Injury is something that Fenty has dealt with before.

“I strained my calf three days (before Citi Open),” Fenty said. “But I played sets before. … I felt pretty good (during the match), definitely some discomfort though.”

Despite the looming injury, Fenty remained a step ahead of Watanuki at the start, catching him off guard by playing slightly ahead of the back baseline. It allowed him to capture his first break nine minutes into the match, as well as a hold in his next service game to give him a promising 3-0 lead.

“I was playing really well (at the start),” Fenty said. “This year, I felt like I was in a different head space … to understand the moment much better.”

The moment didn’t appear to faze Fenty, as he held serve to take a 5-2 lead in straight points — but his injuries caught up to him.

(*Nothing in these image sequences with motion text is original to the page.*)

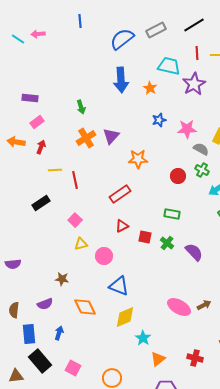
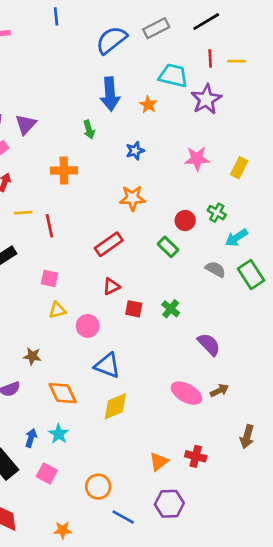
green arrow: (81, 107) -> (89, 130), moved
blue star: (159, 120) -> (135, 151), moved
purple triangle: (111, 136) -> (26, 124), moved
orange cross: (86, 138) -> (64, 170), turned 30
gray semicircle: (201, 149) -> (215, 269), moved
green rectangle: (172, 214) -> (168, 247), moved, turned 35
pink square: (75, 220) -> (49, 278), turned -32
red square: (145, 237) -> (134, 309), moved
purple semicircle: (194, 252) -> (209, 344), moved
blue arrow: (59, 333) -> (31, 438), moved
cyan star: (143, 338) -> (59, 434), moved
red cross: (195, 358) -> (196, 456), moved

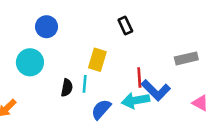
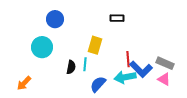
black rectangle: (125, 25) -> (117, 18), turned -64
gray rectangle: (186, 58) -> (165, 63), moved, turned 36
pink triangle: (200, 103) -> (164, 79), moved

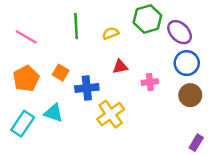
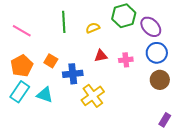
pink cross: (150, 82) -> (126, 60), moved
cyan rectangle: (23, 124) -> (20, 92), moved

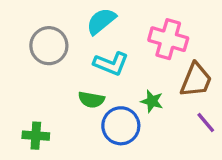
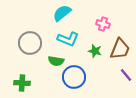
pink cross: (168, 39) -> (103, 24), size x0.6
gray circle: (49, 46) -> (30, 43), moved
green star: (152, 101) -> (95, 51), moved

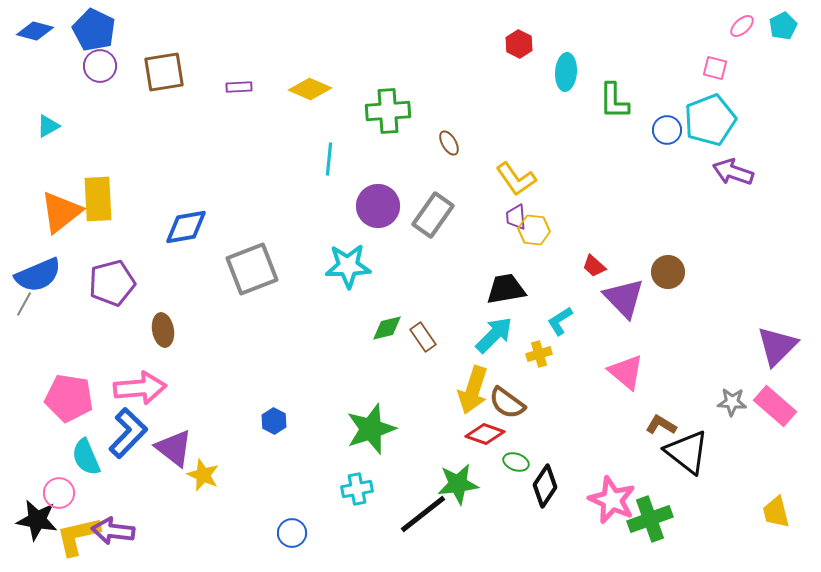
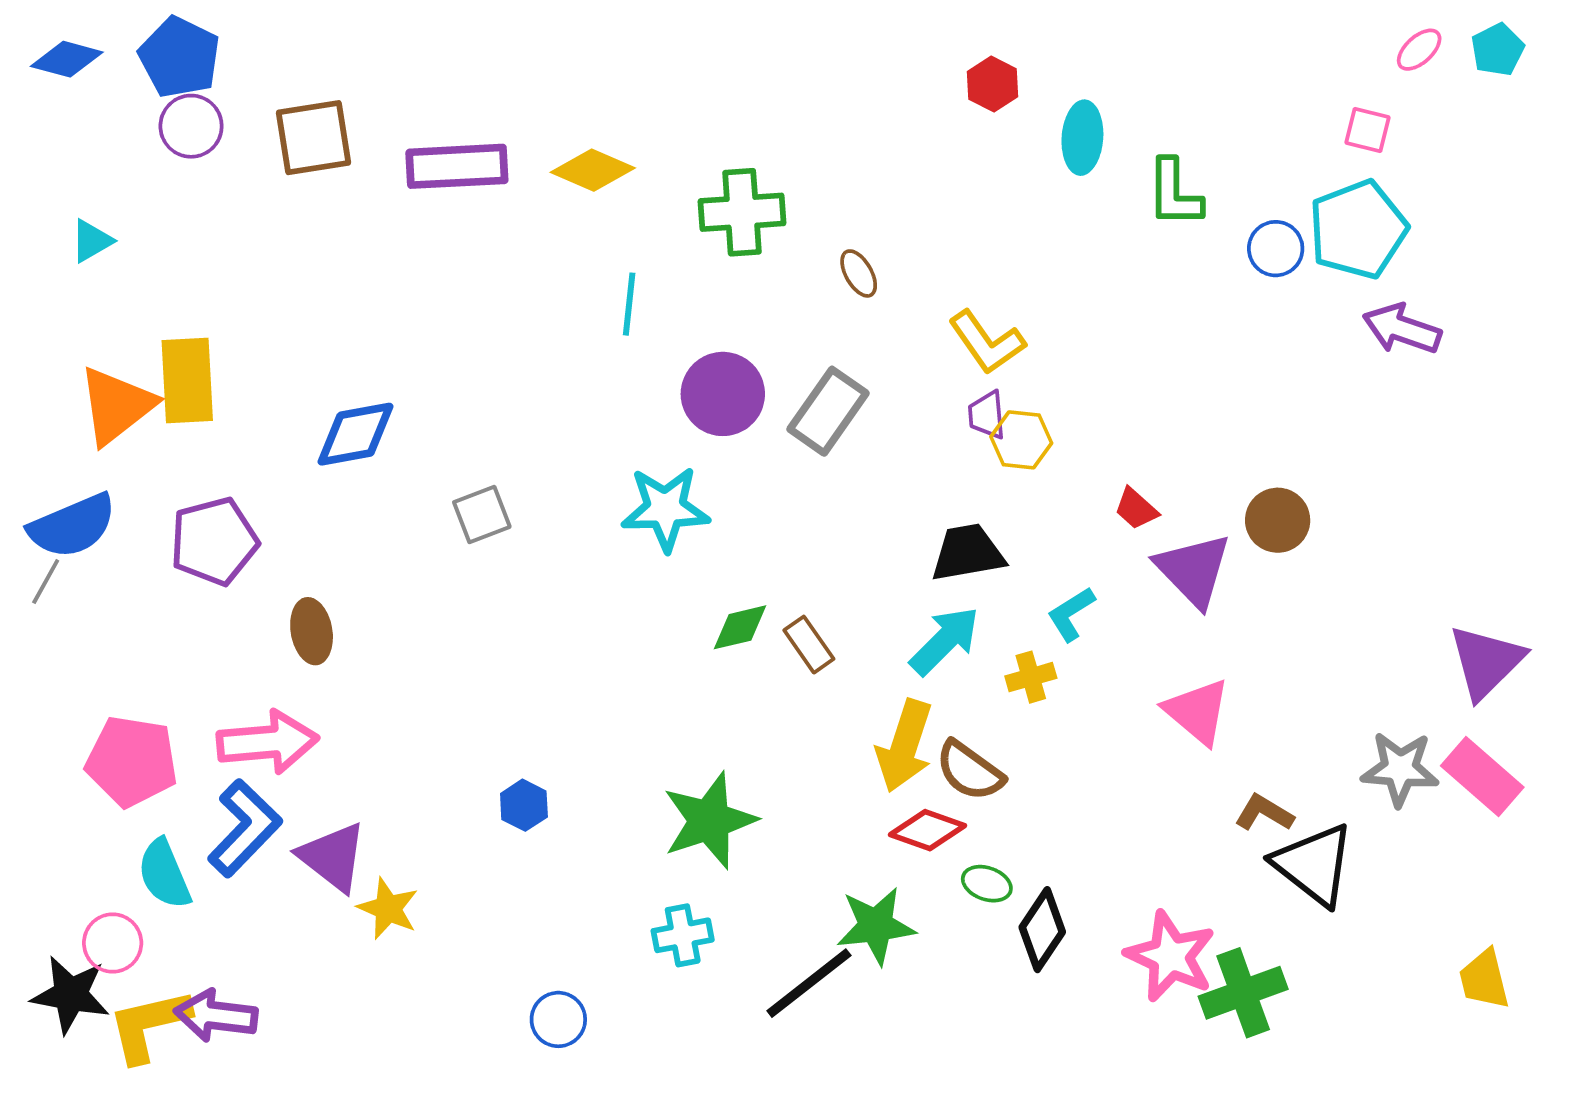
purple rectangle: (239, 87) -> (457, 166), size x2.0
gray square: (252, 269) -> (482, 514), size x0.6
gray star: (732, 402) -> (1400, 769), size x1.4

With a 5-3 advantage, Fenty strained his groin. It severely limited his on-court mobility and led him to make a series of unforced errors that quickly dissolved his wide lead into a five-game tie with Watanuki.

With the support of his hometown crowd in a 5-5 game — despite the pain — Fenty gave one last surge of power and energy through eight deuce points. But Watanuki, adjusted well to Fenty’s positioning on the baseline and capitalized on his seventh set-point opportunity, taking the opening set, 7-5.

After losing the next game to start the second set, Fenty chose to retire and forfeit the match.

“My injury definitely sucked a little bit,” Fenty said. “Playing these matches always gives a good taste on how good pro level tennis is.”

And while Fenty aspires to join Watanuki at that professional level, through four appearances at Citi Open, Fenty has failed to win a qualifying match — highlighting his struggles on the level above collegiate tennis. For now, though, his focus remains on recovery and preparation for his final year as a member of the Michigan men’s tennis team.

“We’ll see how long my healing process is,” Fenty said. “I plan to stay local and play college tournaments (before the dual season begins).”

His presence is a necessary one if the Wolverines want to carry over their recent success to next season, as they will return their top three singles players in senior Ondrej Styler, returning fifth-year senior Patrick Maloney and Fenty. Even though those successes were inconsistent for Fenty last season — causing him to be moved down to the No. 3 singles position during the NCAA Tournament — he valued Michigan’s team-first mentality.

Fenty’s dedication was so strong that, even as Styler fought into a third set tiebreaker at No. 1 singles, Fenty gave the Wolverines an NCAA Quarterfinals berth by winning five straight games to close out his match.

“(Fenty) has had a tough year,” Michigan coach Adam Steinberg said on May 14. “But, at 4-1 in the third set, he loosened up and went for it.”

And, even before then, Steinberg held vested confidence in Fenty’s potential on the court.

“Andrew can be one of the best players in the country,” Steinberg said on Feb. 11. “He’s proved that over and over again.”

A question mark, however, does loom large on what Fenty can do this coming season for the Wolverines — and potentially beyond Michigan.